#### Aim of the task:
Reproduce the listing that follows in full. Omit its images.

::: Data records

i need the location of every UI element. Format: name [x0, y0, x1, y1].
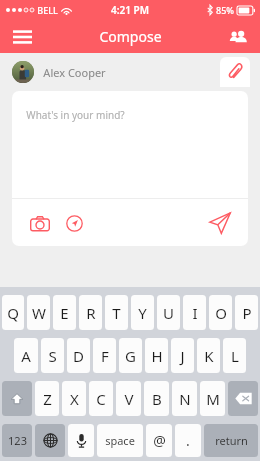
button[interactable]: V: [116, 381, 141, 416]
button[interactable]: Send: [204, 207, 236, 239]
staticText: H: [151, 346, 163, 366]
staticText: L: [231, 346, 239, 366]
staticText: G: [125, 346, 136, 366]
staticText: T: [112, 303, 121, 323]
staticText: D: [73, 346, 84, 366]
button[interactable]: Z: [35, 381, 59, 416]
button[interactable]: O: [209, 295, 232, 330]
button[interactable]: Voice input: [68, 424, 94, 457]
staticText: W: [32, 303, 46, 323]
button[interactable]: X: [62, 381, 86, 416]
button[interactable]: F: [93, 338, 116, 373]
staticText: B: [152, 389, 162, 409]
button[interactable]: Add location: [62, 211, 86, 235]
staticText: space: [105, 433, 135, 448]
staticText: 4:21 PM: [111, 3, 149, 17]
staticText: 85%: [216, 4, 234, 16]
button[interactable]: C: [89, 381, 113, 416]
staticText: O: [215, 303, 227, 323]
staticText: A: [21, 346, 31, 366]
button[interactable]: Alex Cooper: [12, 61, 106, 83]
staticText: Q: [7, 303, 19, 323]
button[interactable]: W: [27, 295, 50, 330]
button[interactable]: Backspace: [228, 381, 258, 416]
button[interactable]: .: [175, 424, 201, 457]
button[interactable]: R: [79, 295, 102, 330]
button[interactable]: Menu: [4, 20, 40, 53]
button[interactable]: Q: [2, 295, 24, 330]
staticText: R: [86, 303, 96, 323]
button[interactable]: N: [172, 381, 197, 416]
staticText: C: [96, 389, 106, 409]
button[interactable]: E: [53, 295, 76, 330]
button[interactable]: G: [119, 338, 142, 373]
staticText: Z: [43, 389, 52, 409]
staticText: 123: [8, 433, 27, 448]
button[interactable]: M: [200, 381, 225, 416]
staticText: BELL: [37, 4, 58, 16]
button[interactable]: K: [197, 338, 220, 373]
button[interactable]: I: [183, 295, 206, 330]
button[interactable]: Contacts: [220, 20, 256, 53]
button[interactable]: Add photo: [28, 211, 52, 235]
button[interactable]: return: [204, 424, 258, 457]
button[interactable]: @: [146, 424, 172, 457]
staticText: .: [186, 431, 190, 450]
button[interactable]: D: [67, 338, 90, 373]
staticText: E: [60, 303, 69, 323]
staticText: F: [101, 346, 109, 366]
staticText: @: [153, 431, 166, 450]
staticText: I: [192, 303, 198, 323]
button[interactable]: T: [105, 295, 128, 330]
button[interactable]: H: [145, 338, 168, 373]
staticText: Compose: [99, 27, 162, 46]
button[interactable]: B: [144, 381, 169, 416]
staticText: P: [242, 303, 252, 323]
button[interactable]: J: [171, 338, 194, 373]
button[interactable]: 123: [2, 424, 32, 457]
button[interactable]: L: [223, 338, 246, 373]
staticText: return: [215, 433, 248, 448]
staticText: N: [179, 389, 191, 409]
staticText: S: [48, 346, 57, 366]
button[interactable]: Attach file: [220, 57, 250, 87]
staticText: V: [124, 389, 134, 409]
button[interactable]: Shift: [2, 381, 32, 416]
staticText: U: [163, 303, 174, 323]
button[interactable]: Y: [131, 295, 154, 330]
button[interactable]: S: [41, 338, 64, 373]
staticText: What's in your mind?: [26, 108, 125, 122]
staticText: X: [70, 389, 79, 409]
staticText: Y: [138, 303, 147, 323]
staticText: J: [180, 346, 185, 366]
button[interactable]: space: [97, 424, 143, 457]
staticText: K: [204, 346, 214, 366]
button[interactable]: Change keyboard language: [35, 424, 65, 457]
button[interactable]: P: [235, 295, 258, 330]
button[interactable]: U: [157, 295, 180, 330]
button[interactable]: A: [14, 338, 38, 373]
staticText: M: [206, 389, 220, 409]
staticText: Alex Cooper: [43, 65, 106, 80]
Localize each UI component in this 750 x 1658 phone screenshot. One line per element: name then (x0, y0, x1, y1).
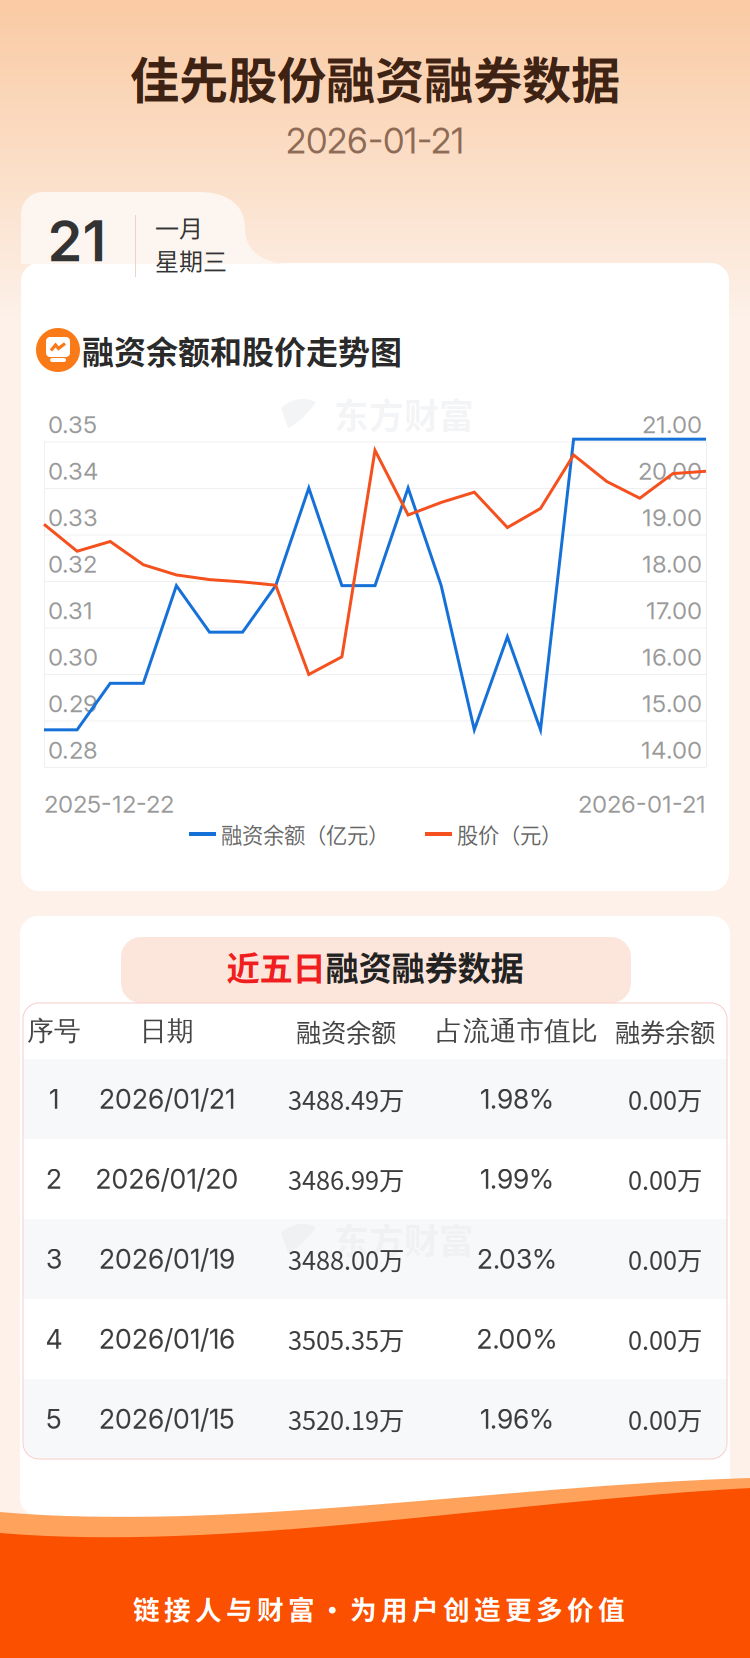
staticText: 1.99% (480, 1163, 554, 1195)
staticText: 0.00万 (628, 1321, 702, 1357)
staticText: 2026/01/15 (99, 1403, 235, 1435)
staticText: 4 (46, 1323, 62, 1355)
staticText: 日期 (140, 1014, 194, 1048)
staticText: 0.00万 (628, 1401, 702, 1437)
staticText: 融资余额（亿元） (221, 819, 389, 850)
staticText: 2026/01/16 (99, 1323, 235, 1355)
staticText: 占流通市值比 (436, 1014, 598, 1048)
staticText: 14.00 (641, 736, 702, 764)
staticText: 融券余额 (615, 1013, 715, 1049)
staticText: 星期三 (155, 243, 227, 277)
button[interactable]: 融资余额（亿元） (189, 816, 389, 852)
staticText: 21 (48, 207, 106, 275)
staticText: 一月 (155, 210, 203, 244)
staticText: 近五日 (226, 942, 326, 990)
staticText: 1.96% (480, 1403, 554, 1435)
staticText: 序号 (27, 1014, 81, 1048)
staticText: 0.32 (48, 550, 97, 578)
staticText: 佳先股份融资融券数据 (130, 41, 620, 113)
staticText: 3488.49万 (288, 1081, 404, 1117)
staticText: 0.34 (48, 456, 98, 486)
staticText: 3488.00万 (288, 1241, 404, 1277)
staticText: 链接人与财富·为用户创造更多价值 (133, 1589, 625, 1627)
staticText: 融资融券数据 (326, 942, 524, 990)
staticText: 17.00 (646, 596, 702, 625)
button[interactable]: 融资余额和股价走势图 (34, 326, 414, 374)
staticText: 1 (49, 1083, 59, 1115)
staticText: 21.00 (642, 410, 702, 439)
staticText: 16.00 (642, 642, 702, 672)
staticText: 2026-01-21 (286, 120, 464, 162)
staticText: 0.29 (48, 689, 98, 718)
staticText: 0.35 (48, 410, 97, 439)
staticText: 15.00 (642, 689, 702, 718)
staticText: 0.28 (48, 736, 98, 764)
staticText: 3505.35万 (288, 1321, 404, 1357)
staticText: 0.31 (48, 596, 93, 625)
button[interactable]: 股价（元） (425, 816, 561, 852)
staticText: 融资余额 (296, 1013, 396, 1049)
staticText: 2026/01/21 (99, 1083, 235, 1115)
staticText: 融资余额和股价走势图 (82, 327, 402, 373)
staticText: 2.00% (476, 1323, 558, 1355)
staticText: 3520.19万 (288, 1401, 404, 1437)
staticText: 股价（元） (457, 819, 562, 850)
staticText: 2026-01-21 (578, 790, 706, 818)
staticText: 东方财富 (334, 389, 474, 439)
staticText: 3 (46, 1243, 62, 1275)
staticText: 2025-12-22 (44, 790, 174, 818)
staticText: 0.30 (48, 642, 98, 672)
staticText: 0.00万 (628, 1081, 702, 1117)
staticText: 3486.99万 (288, 1161, 404, 1197)
staticText: 0.00万 (628, 1241, 702, 1277)
staticText: 0.33 (48, 503, 98, 532)
staticText: 0.00万 (628, 1161, 702, 1197)
staticText: 1.98% (480, 1083, 554, 1115)
staticText: 2 (46, 1163, 62, 1195)
staticText: 东方财富 (334, 1214, 474, 1264)
staticText: 20.00 (638, 456, 702, 486)
staticText: 5 (46, 1403, 62, 1435)
staticText: 19.00 (642, 503, 702, 532)
staticText: 18.00 (642, 550, 702, 578)
staticText: 2026/01/19 (99, 1243, 235, 1275)
staticText: 2026/01/20 (96, 1163, 238, 1195)
staticText: 2.03% (477, 1243, 557, 1275)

::::::

#### Output:
i need the location of every UI element. Format: name [x0, y0, x1, y1].
button[interactable]: V: [116, 381, 141, 416]
button[interactable]: Send: [204, 207, 236, 239]
staticText: H: [151, 346, 163, 366]
staticText: L: [231, 346, 239, 366]
staticText: G: [125, 346, 136, 366]
staticText: T: [112, 303, 121, 323]
staticText: D: [73, 346, 84, 366]
button[interactable]: Z: [35, 381, 59, 416]
button[interactable]: O: [209, 295, 232, 330]
button[interactable]: Voice input: [68, 424, 94, 457]
staticText: W: [32, 303, 46, 323]
button[interactable]: X: [62, 381, 86, 416]
button[interactable]: F: [93, 338, 116, 373]
staticText: B: [152, 389, 162, 409]
button[interactable]: Add location: [62, 211, 86, 235]
staticText: space: [105, 433, 135, 448]
staticText: 4:21 PM: [111, 3, 149, 17]
staticText: 85%: [216, 4, 234, 16]
button[interactable]: C: [89, 381, 113, 416]
staticText: O: [215, 303, 227, 323]
staticText: A: [21, 346, 31, 366]
button[interactable]: Alex Cooper: [12, 61, 106, 83]
staticText: Q: [7, 303, 19, 323]
button[interactable]: W: [27, 295, 50, 330]
button[interactable]: Backspace: [228, 381, 258, 416]
button[interactable]: .: [175, 424, 201, 457]
button[interactable]: R: [79, 295, 102, 330]
button[interactable]: Menu: [4, 20, 40, 53]
button[interactable]: Q: [2, 295, 24, 330]
staticText: R: [86, 303, 96, 323]
button[interactable]: N: [172, 381, 197, 416]
staticText: C: [96, 389, 106, 409]
button[interactable]: E: [53, 295, 76, 330]
button[interactable]: G: [119, 338, 142, 373]
staticText: Z: [43, 389, 52, 409]
staticText: 123: [8, 433, 27, 448]
button[interactable]: M: [200, 381, 225, 416]
staticText: BELL: [37, 4, 58, 16]
button[interactable]: K: [197, 338, 220, 373]
button[interactable]: I: [183, 295, 206, 330]
button[interactable]: Contacts: [220, 20, 256, 53]
button[interactable]: Add photo: [28, 211, 52, 235]
button[interactable]: return: [204, 424, 258, 457]
button[interactable]: @: [146, 424, 172, 457]
staticText: .: [186, 431, 190, 450]
button[interactable]: D: [67, 338, 90, 373]
staticText: E: [60, 303, 69, 323]
staticText: F: [101, 346, 109, 366]
staticText: @: [153, 431, 166, 450]
staticText: I: [192, 303, 198, 323]
button[interactable]: T: [105, 295, 128, 330]
button[interactable]: H: [145, 338, 168, 373]
staticText: Compose: [99, 27, 162, 46]
button[interactable]: B: [144, 381, 169, 416]
staticText: P: [242, 303, 252, 323]
button[interactable]: J: [171, 338, 194, 373]
button[interactable]: 123: [2, 424, 32, 457]
button[interactable]: L: [223, 338, 246, 373]
staticText: return: [215, 433, 248, 448]
staticText: N: [179, 389, 191, 409]
staticText: S: [48, 346, 57, 366]
button[interactable]: Attach file: [220, 57, 250, 87]
staticText: V: [124, 389, 134, 409]
button[interactable]: Shift: [2, 381, 32, 416]
staticText: U: [163, 303, 174, 323]
button[interactable]: Y: [131, 295, 154, 330]
button[interactable]: S: [41, 338, 64, 373]
staticText: What's in your mind?: [26, 108, 125, 122]
staticText: X: [70, 389, 79, 409]
staticText: Y: [138, 303, 147, 323]
staticText: J: [180, 346, 185, 366]
button[interactable]: space: [97, 424, 143, 457]
staticText: K: [204, 346, 214, 366]
button[interactable]: Change keyboard language: [35, 424, 65, 457]
button[interactable]: P: [235, 295, 258, 330]
button[interactable]: U: [157, 295, 180, 330]
button[interactable]: A: [14, 338, 38, 373]
staticText: M: [206, 389, 220, 409]
staticText: Alex Cooper: [43, 65, 106, 80]
Localize each UI component in this 750 x 1658 phone screenshot. One line per element: name then (x0, y0, x1, y1).
staticText: 1.99% (480, 1163, 554, 1195)
staticText: 0.00万 (628, 1321, 702, 1357)
staticText: 2026/01/15 (99, 1403, 235, 1435)
staticText: 4 (46, 1323, 62, 1355)
staticText: 日期 (140, 1014, 194, 1048)
staticText: 0.00万 (628, 1401, 702, 1437)
staticText: 融资余额（亿元） (221, 819, 389, 850)
staticText: 2026/01/16 (99, 1323, 235, 1355)
staticText: 占流通市值比 (436, 1014, 598, 1048)
staticText: 14.00 (641, 736, 702, 764)
staticText: 融券余额 (615, 1013, 715, 1049)
staticText: 星期三 (155, 243, 227, 277)
button[interactable]: 融资余额（亿元） (189, 816, 389, 852)
staticText: 21 (48, 207, 106, 275)
staticText: 一月 (155, 210, 203, 244)
staticText: 近五日 (226, 942, 326, 990)
staticText: 1.96% (480, 1403, 554, 1435)
staticText: 序号 (27, 1014, 81, 1048)
staticText: 0.32 (48, 550, 97, 578)
staticText: 佳先股份融资融券数据 (130, 41, 620, 113)
staticText: 3488.49万 (288, 1081, 404, 1117)
staticText: 0.34 (48, 456, 98, 486)
staticText: 3488.00万 (288, 1241, 404, 1277)
staticText: 链接人与财富·为用户创造更多价值 (133, 1589, 625, 1627)
staticText: 融资融券数据 (326, 942, 524, 990)
staticText: 17.00 (646, 596, 702, 625)
button[interactable]: 融资余额和股价走势图 (34, 326, 414, 374)
staticText: 1 (49, 1083, 59, 1115)
staticText: 21.00 (642, 410, 702, 439)
staticText: 16.00 (642, 642, 702, 672)
staticText: 2026-01-21 (286, 120, 464, 162)
staticText: 0.29 (48, 689, 98, 718)
staticText: 0.35 (48, 410, 97, 439)
staticText: 15.00 (642, 689, 702, 718)
staticText: 0.28 (48, 736, 98, 764)
staticText: 3505.35万 (288, 1321, 404, 1357)
staticText: 0.31 (48, 596, 93, 625)
button[interactable]: 股价（元） (425, 816, 561, 852)
staticText: 融资余额 (296, 1013, 396, 1049)
staticText: 2026/01/21 (99, 1083, 235, 1115)
staticText: 融资余额和股价走势图 (82, 327, 402, 373)
staticText: 2.00% (476, 1323, 558, 1355)
staticText: 3520.19万 (288, 1401, 404, 1437)
staticText: 股价（元） (457, 819, 562, 850)
staticText: 2026-01-21 (578, 790, 706, 818)
staticText: 东方财富 (334, 389, 474, 439)
staticText: 3 (46, 1243, 62, 1275)
staticText: 2025-12-22 (44, 790, 174, 818)
staticText: 0.30 (48, 642, 98, 672)
staticText: 0.00万 (628, 1081, 702, 1117)
staticText: 3486.99万 (288, 1161, 404, 1197)
staticText: 0.00万 (628, 1241, 702, 1277)
staticText: 0.33 (48, 503, 98, 532)
staticText: 0.00万 (628, 1161, 702, 1197)
staticText: 1.98% (480, 1083, 554, 1115)
staticText: 2 (46, 1163, 62, 1195)
staticText: 东方财富 (334, 1214, 474, 1264)
staticText: 20.00 (638, 456, 702, 486)
staticText: 5 (46, 1403, 62, 1435)
staticText: 19.00 (642, 503, 702, 532)
staticText: 18.00 (642, 550, 702, 578)
staticText: 2026/01/19 (99, 1243, 235, 1275)
staticText: 2026/01/20 (96, 1163, 238, 1195)
staticText: 2.03% (477, 1243, 557, 1275)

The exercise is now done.